More information can be found by visiting the book’s site:


12 thoughts on “Book Review: The Real Middle-earth

  1. Hi.

    Such an interesting review.

    Do you have any good reading list of some of the best books written on Tolkien’s work? As a french reader I’ve started to collect any french books that has been written on this subject (mainly of Michael Devaux and Vincent Ferré), but I would love to be given any hints on what to start from in the english literature.

    Maybe you already wrote a post about it (in case I missed it), or this would make a great new blog entry. 🙂

    Thanks anyway !

    1. Hey Tizzfitz thanks for your reply!

      Well, with regards to books about Tolkien, I found the following to be really informative and great reading:

      – ‘JRR Tolkien: Author of the Century’ by Tom Shippey
      – ‘Road to Middle-earth: How JRR Tolkien Created a New Mythology’ by Tom Shippey (this contains very similar elements found in the first book, but perhaps are more detailed and slightly more complicated. If you had to choose between the two, I’d go for the first one as it’s more “simplistic” in terms of language used and explanations provided).
      [The above are probably the best books on Tolkien’s work available – at least, in my opinion 🙂 They expand on Tolkien’s inspirations of his work and analyses how the novels were written.)

      – ‘JRR Tolkien: A Biography’ by Humphrey Carpenter
      – ‘The Inklings’ by Humphrey Carpenter

      These two books are more focused on the life of Tolkien, his surroundings and how he came about to writing his works – but nonetheless, they provide invaluable insight into the author’s life and inspirations.

      If you’d rather go into serious academic study, then I suggest the 12-volume ‘History of Middle-earth’ by Christopher Tolkien who goes into explaining the development and evolution of his father’s mythology, going over drafts, sketches and intricately analyzing every detail on how each of his three major Middle-earth works were published.

      But considering it’s a very tough read, I’d suggest you skip this for now and first tackle the other books first.

      Certainly there are other very well written books, though I’d say that Tom Shippey’s two works are one of the best out there. Shippey is capable of explaining intricate ideas in a very simple way.

      If I think of others, I’ll post once again. Hope I answered your question! 🙂

      1. Thank you very much for answering my humble question !

        Actually I already had Tom Shippey’s books in mind, but not so high on my priority list. Thanks to you, now they will be the next I’ll have my hands on. 🙂

        I have few others too I’d like to purchase, and maybe you have read them yourself :
        – The “Lord of the Rings”, a Reader’s Companion, by Wayne G. HAMMOND
        – Interrupted Music: The Making Of Tolkien’s Mythology, by Verlyn FLIEGER
        – News From The Shire And Beyond: Studies On Tolkien, by Peter BUCHS

        And of course, Letters from JRR Tolkien, and his essays on fairytales are must-have items.

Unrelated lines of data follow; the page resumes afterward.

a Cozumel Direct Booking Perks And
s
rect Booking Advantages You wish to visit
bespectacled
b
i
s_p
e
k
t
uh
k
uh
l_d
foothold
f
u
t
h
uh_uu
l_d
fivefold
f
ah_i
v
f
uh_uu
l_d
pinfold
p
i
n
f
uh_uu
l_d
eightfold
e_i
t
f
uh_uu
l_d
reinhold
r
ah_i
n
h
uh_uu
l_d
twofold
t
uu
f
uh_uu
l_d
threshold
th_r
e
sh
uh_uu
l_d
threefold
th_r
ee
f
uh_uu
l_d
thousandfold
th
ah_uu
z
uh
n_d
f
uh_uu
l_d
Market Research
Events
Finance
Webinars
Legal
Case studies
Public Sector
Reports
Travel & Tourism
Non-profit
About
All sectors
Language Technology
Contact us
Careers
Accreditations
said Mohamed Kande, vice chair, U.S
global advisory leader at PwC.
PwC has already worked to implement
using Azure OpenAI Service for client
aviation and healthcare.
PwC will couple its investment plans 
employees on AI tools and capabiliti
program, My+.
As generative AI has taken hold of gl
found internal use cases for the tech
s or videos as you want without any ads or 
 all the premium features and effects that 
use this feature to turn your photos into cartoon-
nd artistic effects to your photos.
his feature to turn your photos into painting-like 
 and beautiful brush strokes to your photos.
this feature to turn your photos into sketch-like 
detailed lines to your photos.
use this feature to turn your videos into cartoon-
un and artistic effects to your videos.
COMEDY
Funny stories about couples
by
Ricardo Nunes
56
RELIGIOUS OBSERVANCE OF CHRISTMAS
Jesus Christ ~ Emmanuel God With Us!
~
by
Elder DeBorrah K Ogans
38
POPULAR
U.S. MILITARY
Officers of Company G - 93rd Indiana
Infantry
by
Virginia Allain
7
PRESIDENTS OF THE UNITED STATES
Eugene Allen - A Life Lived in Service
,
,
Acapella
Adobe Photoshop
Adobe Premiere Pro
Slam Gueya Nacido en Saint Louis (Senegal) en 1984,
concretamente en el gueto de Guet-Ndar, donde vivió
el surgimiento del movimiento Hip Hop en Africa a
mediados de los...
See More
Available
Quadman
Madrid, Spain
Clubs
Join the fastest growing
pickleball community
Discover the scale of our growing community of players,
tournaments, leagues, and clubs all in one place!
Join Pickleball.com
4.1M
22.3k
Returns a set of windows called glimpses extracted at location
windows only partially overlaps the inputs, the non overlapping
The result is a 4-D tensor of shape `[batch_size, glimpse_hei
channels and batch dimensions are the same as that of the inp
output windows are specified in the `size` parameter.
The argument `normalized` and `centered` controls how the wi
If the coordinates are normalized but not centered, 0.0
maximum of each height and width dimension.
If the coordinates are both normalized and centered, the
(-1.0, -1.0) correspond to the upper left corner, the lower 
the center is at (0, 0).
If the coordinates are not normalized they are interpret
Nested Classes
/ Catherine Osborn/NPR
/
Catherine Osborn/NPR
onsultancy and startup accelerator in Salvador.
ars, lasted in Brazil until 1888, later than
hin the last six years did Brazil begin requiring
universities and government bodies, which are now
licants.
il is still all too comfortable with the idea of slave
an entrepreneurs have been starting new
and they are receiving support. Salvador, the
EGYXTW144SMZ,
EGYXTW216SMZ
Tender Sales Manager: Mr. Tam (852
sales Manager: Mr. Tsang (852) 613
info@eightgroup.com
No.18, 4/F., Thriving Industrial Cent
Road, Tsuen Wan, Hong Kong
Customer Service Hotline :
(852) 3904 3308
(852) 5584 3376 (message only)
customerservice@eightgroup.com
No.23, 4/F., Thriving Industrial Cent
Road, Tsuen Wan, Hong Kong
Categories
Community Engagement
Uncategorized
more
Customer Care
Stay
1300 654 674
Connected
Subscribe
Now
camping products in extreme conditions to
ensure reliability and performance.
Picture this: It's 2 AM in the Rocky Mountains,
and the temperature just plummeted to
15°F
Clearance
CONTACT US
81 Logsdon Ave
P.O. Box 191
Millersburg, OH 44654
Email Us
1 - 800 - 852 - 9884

        [I would also add the “Atlas of Middle-Earth” of Karen Winn FONSTAD, that any Tolkien fan should necessarily buy.]

        As for the History of Middle-Earth, of course I already have them, since getting everything Tolkien ever wrote is my priority since I found myself passionate about Tolkien. Sadly, not every one of thse books have been translated in French (actually only the first five have been translated so far), so I had to get the volumes from “The Return of the Shadow” to “The People of Middle-Earth” in English (which pleases me since I love english language so much).

        Thanks again for your reply. And I enjoy your blog, keep it going !

  2. Given the connections to Ancient Egypt that Tolkien himself pointed out, it would make a lot of sense for there to be connections with Ethiopia as well. The enmity between the Swertings and Gondor may be a reflection of that between the (equally dusky) Nubians & Pharaonic Egypt. Ethiopia gave Egypt a dynasty of Pharaohs – that is not a million miles from events in the history of Gondor.